I purposely placed the tank out of sight behind a partition so that you might practise judging the water pressure by the flow at the faucet. We cannot very well talk about pressure in quarts. We might talk about it in pounds, but if we used this apparatus much we should probably get into the habit of talking about the pressure from one shelf, two shelves, three shelves, etc.

In order that the pressure might remain nearly constant during the experiment we would probably introduce resistance (that is, partially close the faucet) so that the water level should not fall much. We might, for example, set the faucet so that half a pint would flow in a minute when the tank was on the first shelf. Then a pint per minute would flow when the tank was on the second shelf and one and a half pints per minute when the tank was on the third shelf, etc. Thus we should infer the pressure by measuring the quantity.

One more illustration and the case will be clear. To save the trouble of measuring the quantity of water which flows through the faucet, suppose I introduce the device represented in [Fig. 57]. W is a small water wheel comparable to the armature of the volt meter. It carries a pointer which moves over a scale just as in the case of the volt meter.

Fig. 57

It has a spring coiled around its axle which tends to keep the pointer at 0, as in the case of the volt meter. The tank is placed upon the first shelf, the faucet is fixed so that a small amount of water flows and the needle moves to a certain figure upon the scale.
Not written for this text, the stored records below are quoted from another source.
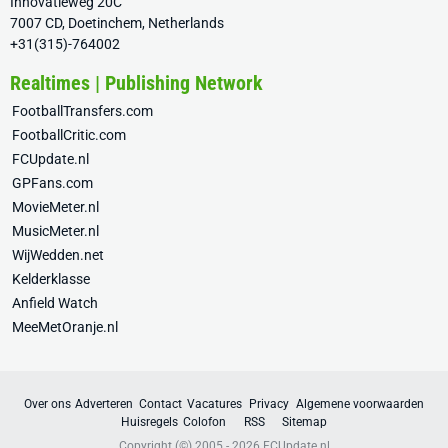
Innovatieweg 20C
7007 CD, Doetinchem, Netherlands
+31(315)-764002
Realtimes | Publishing Network
FootballTransfers.com
FootballCritic.com
FCUpdate.nl
GPFans.com
MovieMeter.nl
MusicMeter.nl
WijWedden.net
Kelderklasse
Anfield Watch
MeeMetOranje.nl
Over ons
Adverteren
Contact
Vacatures
Privacy
Algemene voorwaarden
Huisregels
Colofon
RSS
Sitemap
Copyright (©) 2005 - 2026
FCUpdate.nl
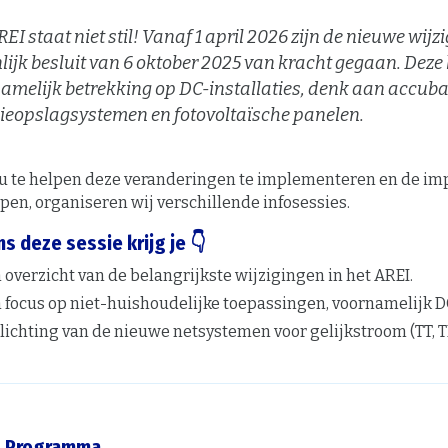
EI staat niet stil! Vanaf 1 april 2026 zijn de nieuwe wijz
lijk besluit van 6 oktober 2025 van kracht gegaan. Dez
amelijk betrekking op DC-installaties, denk aan accubat
ieopslagsystemen en fotovoltaïsche panelen.
u te helpen deze veranderingen te implementeren en de imp
pen, organiseren wij verschillende infosessies.
ns deze sessie krijg je 👇
 overzicht van de belangrijkste wijzigingen in het AREI.
 focus op niet-huishoudelijke toepassingen, voornamelijk DC
lichting van de nieuwe netsystemen voor gelijkstroom (TT, TN
Programma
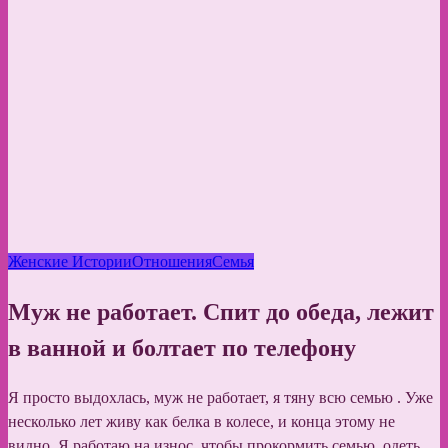
Женские Истории
Отношения
Семья
Муж не работает. Спит до обеда, лежит
в ванной и болтает по телефону
Я просто выдохлась, муж не работает, я тяну всю семью . Уже
несколько лет живу как белка в колесе, и конца этому не
видно. Я работаю на износ, чтобы прокормить семью, одеть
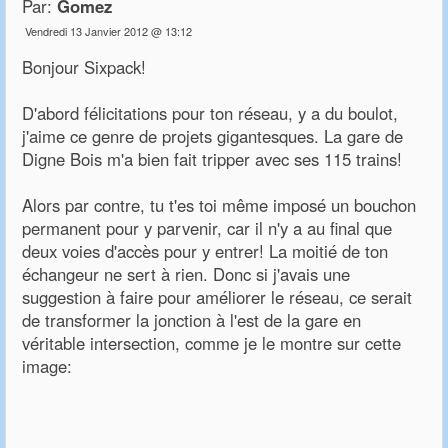
Par:
Gomez
Vendredi 13 Janvier 2012 @ 13:12
Bonjour Sixpack!
D'abord félicitations pour ton réseau, y a du boulot,
j'aime ce genre de projets gigantesques. La gare de
Digne Bois m'a bien fait tripper avec ses 115 trains!
Alors par contre, tu t'es toi même imposé un bouchon
permanent pour y parvenir, car il n'y a au final que
deux voies d'accès pour y entrer! La moitié de ton
échangeur ne sert à rien. Donc si j'avais une
suggestion à faire pour améliorer le réseau, ce serait
de transformer la jonction à l'est de la gare en
véritable intersection, comme je le montre sur cette
image:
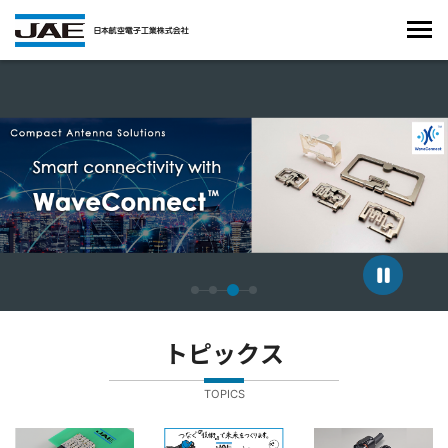
4枚中3枚目のスライドを表示しています。
トピックス
TOPICS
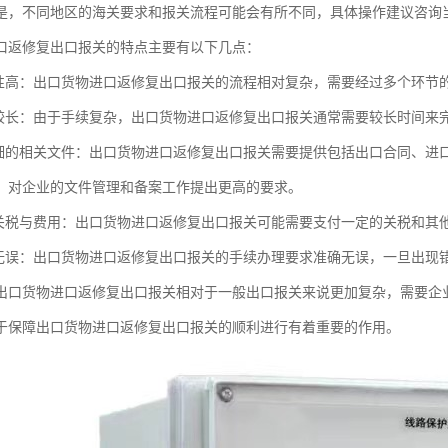
是，不同地区的海关要求和报关流程可能会有所不同，具体操作建议咨询
口返修复出口报关的特点主要有以下几点：
杂性高：出口货物进口返修复出口报关的流程相对复杂，需要经过多个环节
期较长：由于手续复杂，出口货物进口返修复出口报关通常需要较长时间来
详细的相关文件：出口货物进口返修复出口报关需要提供包括出口合同、进
，对企业的文件管理和备案工作提出更高的要求。
付关税与费用：出口货物进口返修复出口报关可能需要支付一定的关税和其
确无误：出口货物进口返修复出口报关的手续办理要求准确无误，一旦出现
出口货物进口返修复出口报关相对于一般出口报关来说更加复杂，需要企
于保障出口货物进口返修复出口报关的顺利进行有着重要的作用。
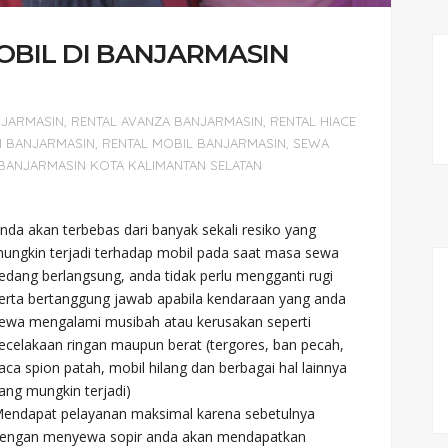
BIL DI BANJARMASIN
NJARMASIN
,
RENTAL AVANZA BANJARMASIN
,
RENTAL HIACE
N BANJARMASIN
,
RENTAL MOBIL BANJARMASIN
,
SEWA
BANJARMASIN KOTA KALIMANTAN SELATAN
nda akan terbebas dari banyak sekali resiko yang
ungkin terjadi terhadap mobil pada saat masa sewa
edang berlangsung, anda tidak perlu mengganti rugi
erta bertanggung jawab apabila kendaraan yang anda
ewa mengalami musibah atau kerusakan seperti
ecelakaan ringan maupun berat (tergores, ban pecah,
aca spion patah, mobil hilang dan berbagai hal lainnya
ang mungkin terjadi)
endapat pelayanan maksimal karena sebetulnya
engan menyewa sopir anda akan mendapatkan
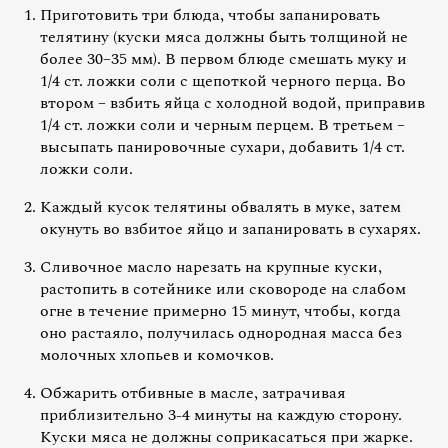
Приготовить три блюда, чтобы запанировать
телятину (куски мяса должны быть толщиной не
более 30–35 мм). В первом блюде смешать муку и
1/4 ст. ложки соли с щепоткой черного перца. Во
втором – взбить яйца с холодной водой, приправив
1/4 ст. ложки соли и черным перцем. В третьем –
высыпать панировочные сухари, добавить 1/4 ст.
ложки соли.
Каждый кусок телятины обвалять в муке, затем
окунуть во взбитое яйцо и запанировать в сухарях.
Сливочное масло нарезать на крупные куски,
растопить в сотейнике или сковороде на слабом
огне в течение примерно 15 минут, чтобы, когда
оно растаяло, получилась однородная масса без
молочных хлопьев и комочков.
Обжарить отбивные в масле, затрачивая
приблизительно 3-4 минуты на каждую сторону.
Куски мяса не должны соприкасаться при жарке.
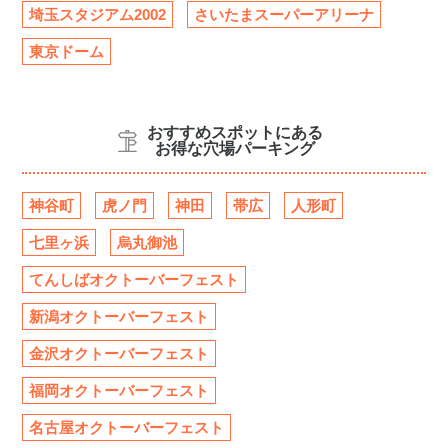
埼玉スタジアム2002
さいたまスーパーアリーナ
東京ドーム
おすすめスポットにある
お得な穴場パーキング
神谷町
虎ノ門
神田
帯広
人形町
七里ヶ浜
烏丸御池
てんしばオクトーバーフェスト
新潟オクトーバーフェスト
金沢オクトーバーフェスト
福岡オクトーバーフェスト
名古屋オクトーバーフェスト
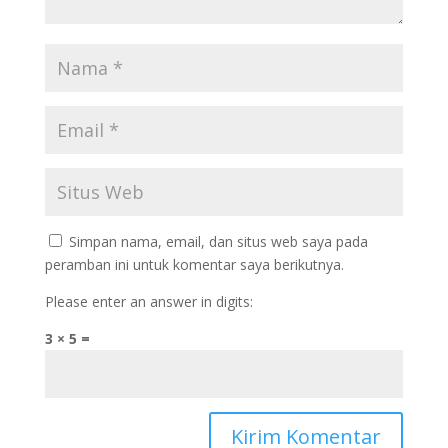
Simpan nama, email, dan situs web saya pada
peramban ini untuk komentar saya berikutnya.
Please enter an answer in digits:
3 × 5 =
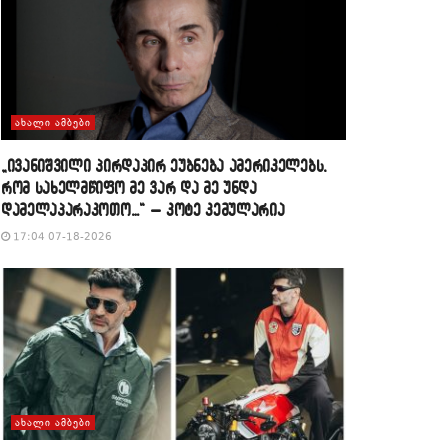
ᲐᲮᲐᲚᲘ ᲐᲛᲑᲔᲑᲘ
„ივანიშვილი პირდაპირ ეუბნება ამერიკელებს,
რომ სახელმწიფო მე ვარ და მე უნდა
დამელაპარაკოთო…“ – კოტე კემულარია
17:04 07-18-2026
ᲐᲮᲐᲚᲘ ᲐᲛᲑᲔᲑᲘ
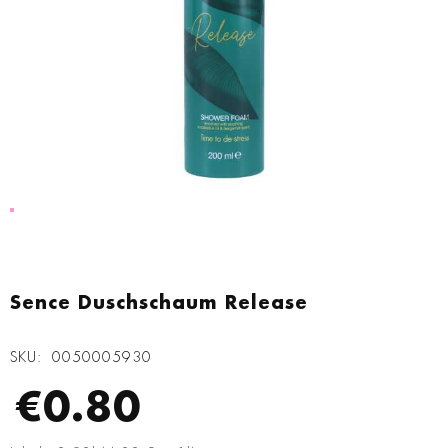
Zum
Anfang
Sence Duschschaum Release
der
Bildgalerie
SKU
0050005930
springen
€0.80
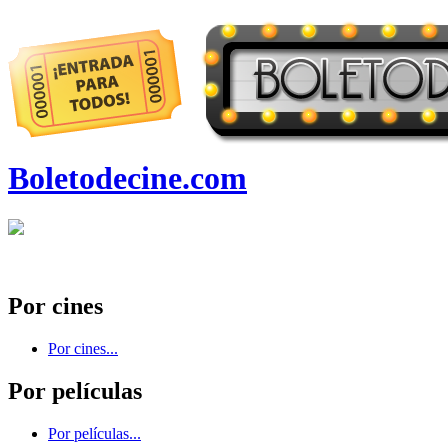
Boletodecine.com
Por cines
Por cines...
Por películas
Por películas...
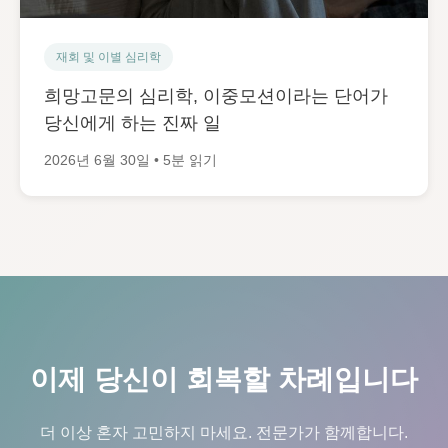
재회 및 이별 심리학
희망고문의 심리학, 이중모션이라는 단어가
당신에게 하는 진짜 일
2026년 6월 30일 • 5분 읽기
이제 당신이 회복할 차례입니다
더 이상 혼자 고민하지 마세요. 전문가가 함께합니다.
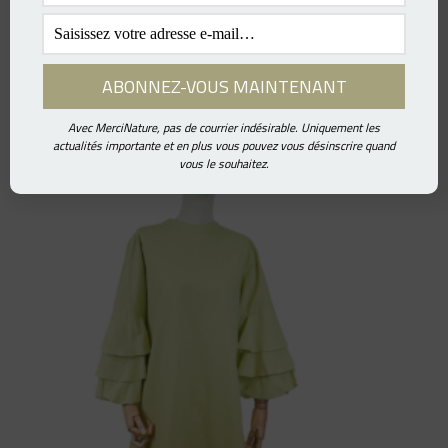
Avec MerciNature, pas de courrier indésirable. Uniquement les
actualités importante et en plus vous pouvez vous désinscrire quand
vous le souhaitez.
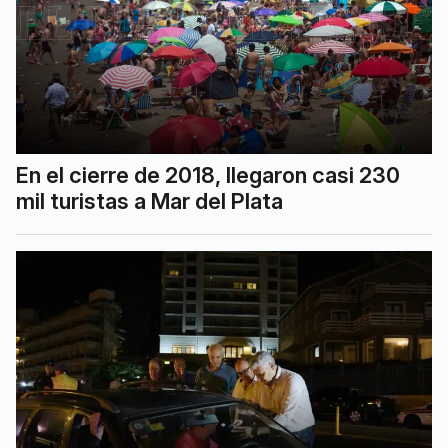
En el cierre de 2018, llegaron casi 230
mil turistas a Mar del Plata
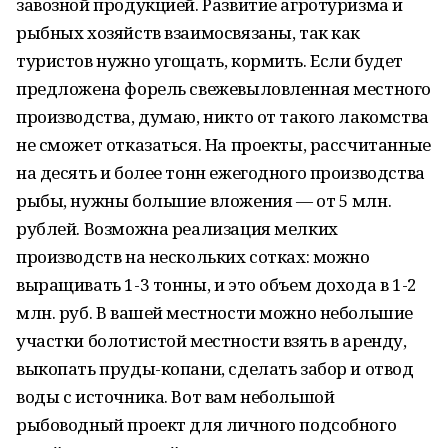
завозной продукцией. Развитие агротуризма и
рыбных хозяйств взаимосвязаны, так как
туристов нужно угощать, кормить. Если будет
предложена форель свежевыловленная местного
производства, думаю, никто от такого лакомства
не сможет отказаться. На проекты, рассчитанные
на десять и более тонн ежегодного производства
рыбы, нужны большие вложения — от 5 млн.
рублей. Возможна реализация мелких
производств на нескольких сотках: можно
выращивать 1-3 тонны, и это объем дохода в 1-2
млн. руб. В вашей местности можно небольшие
участки болотистой местности взять в аренду,
выкопать пруды-копани, сделать забор и отвод
воды с источника. Вот вам небольшой
рыбоводный проект для личного подсобного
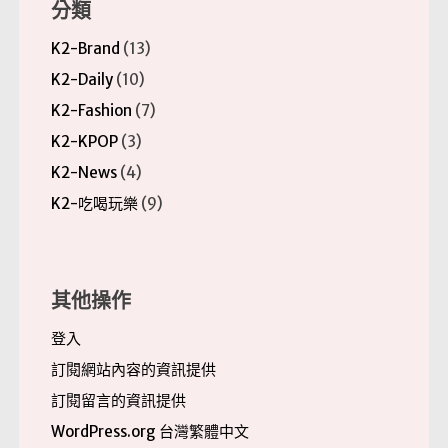
分類
K2-Brand
(13)
K2-Daily
(10)
K2-Fashion
(7)
K2-KPOP
(3)
K2-News
(4)
K2-吃喝玩樂
(9)
其他操作
登入
訂閱網站內容的資訊提供
訂閱留言的資訊提供
WordPress.org 台灣繁體中文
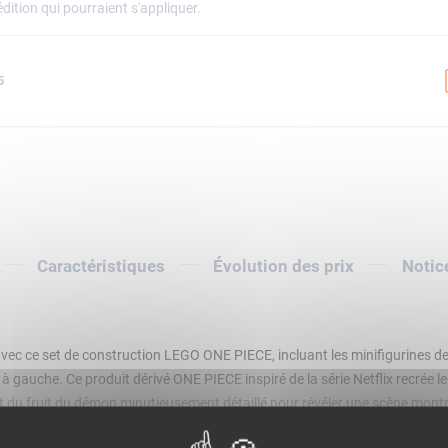
dition qui pourraient s'appliquer.
5
Caractéristiques
Évolution des prix
Notic
c ce set de construction LEGO ONE PIECE, incluant les minifigurines de 
à gauche. Ce produit dérivé ONE PIECE inspiré de la série Netflix recrée l
aut du fruit du démon minutieusement détaillé pour révéler une scène montr
e cadeau à offrir pour un anniversaire, les fêtes ou une occasion spéciale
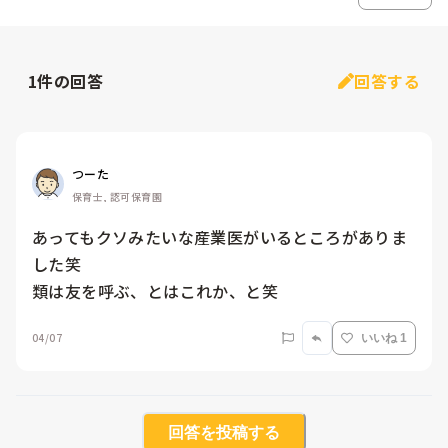
1
件の回答
回答する
つーた
保育士, 認可保育園
あってもクソみたいな産業医がいるところがありま
した笑

類は友を呼ぶ、とはこれか、と笑
04/07
いいね 1
回答を投稿する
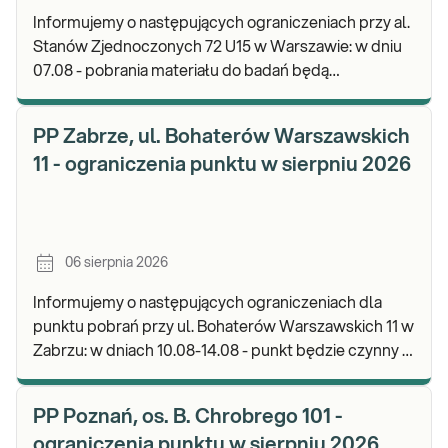
Informujemy o następujących ograniczeniach przy al.
Stanów Zjednoczonych 72 U15 w Warszawie: w dniu
07.08 - pobrania materiału do badań będą
realizowane od godz. 07:30, punkt będzie czynny do
god
PP Zabrze, ul. Bohaterów Warszawskich
11 - ograniczenia punktu w sierpniu 2026
06 sierpnia 2026
Informujemy o następujących ograniczeniach dla
punktu pobrań przy ul. Bohaterów Warszawskich 11 w
Zabrzu: w dniach 10.08-14.08 - punkt będzie czynny w
godz. 06:30-12:00, natomiast pobrania materi
PP Poznań, os. B. Chrobrego 101 -
ograniczenia punktu w sierpniu 2026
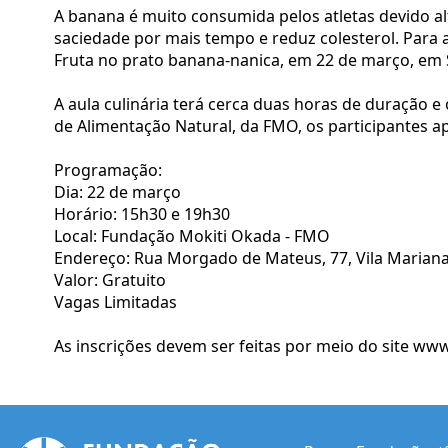
A banana é muito consumida pelos atletas devido al
saciedade por mais tempo e reduz colesterol. Para 
Fruta no prato banana-nanica, em 22 de março, em S
A aula culinária terá cerca duas horas de duração e
de Alimentação Natural, da FMO, os participantes a
Programação:
Dia: 22 de março
Horário: 15h30 e 19h30
Local: Fundação Mokiti Okada - FMO
Endereço: Rua Morgado de Mateus, 77, Vila Mariana 
Valor: Gratuito
Vagas Limitadas
As inscrições devem ser feitas por meio do site
www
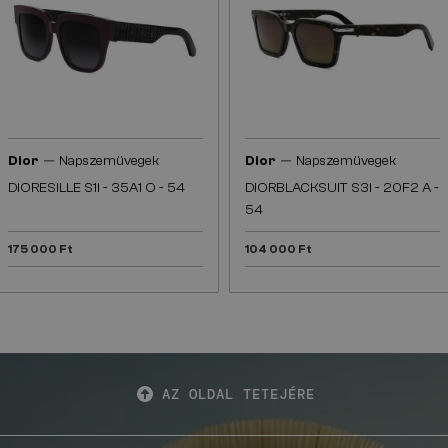
—
—
Dior
Napszemüvegek
Dior
Napszemüvegek
DIORESILLE S1I - 35A1 O - 54
DIORBLACKSUIT S3I - 20F2 A -
54
175 000 Ft
104 000 Ft
AZ OLDAL TETEJÉRE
We will mark this point one and call it "first-shelf pressure." The tank is lifted to the second shelf and the index moves to another point, which we will mark two and call it "second-shelf pressure." The tank is lifted to the third shelf and the index moves to a third point, which we will mark three and call it "third-shelf pressure," etc.

Ordinarily we measure water pressure with an instrument which allows no water to run to waste, but in measuring electric pressure by the volt meter some current must pass through the instrument, just as in the case of our water-wheel illustration in [Fig. 57]. We put in large resistance so as to make this current as small as possible, while we let enough pass to move the armature.